• Work to complete: Could you write out, word for word, each line from the one containing "Live scores" to the last line of the data below, both included and nothing more?

[Dataset items]

↓↓↓

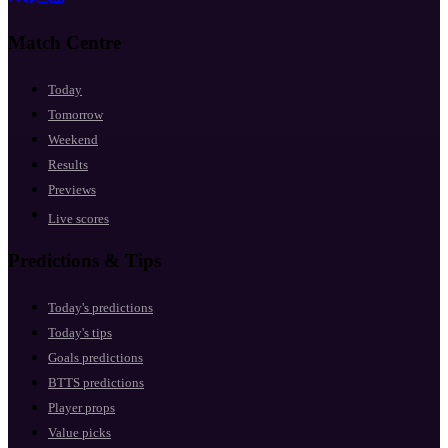
Match Centre
Today
Tomorrow
Weekend
Results
Previews
Live scores
Predictions & Tips
Today's predictions
Today's tips
Goals predictions
BTTS predictions
Player props
Value picks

↑↑↑

• Answer to the problem:
Live scores
Predictions & Tips
Today's predictions
Today's tips
Goals predictions
BTTS predictions
Player props
Value picks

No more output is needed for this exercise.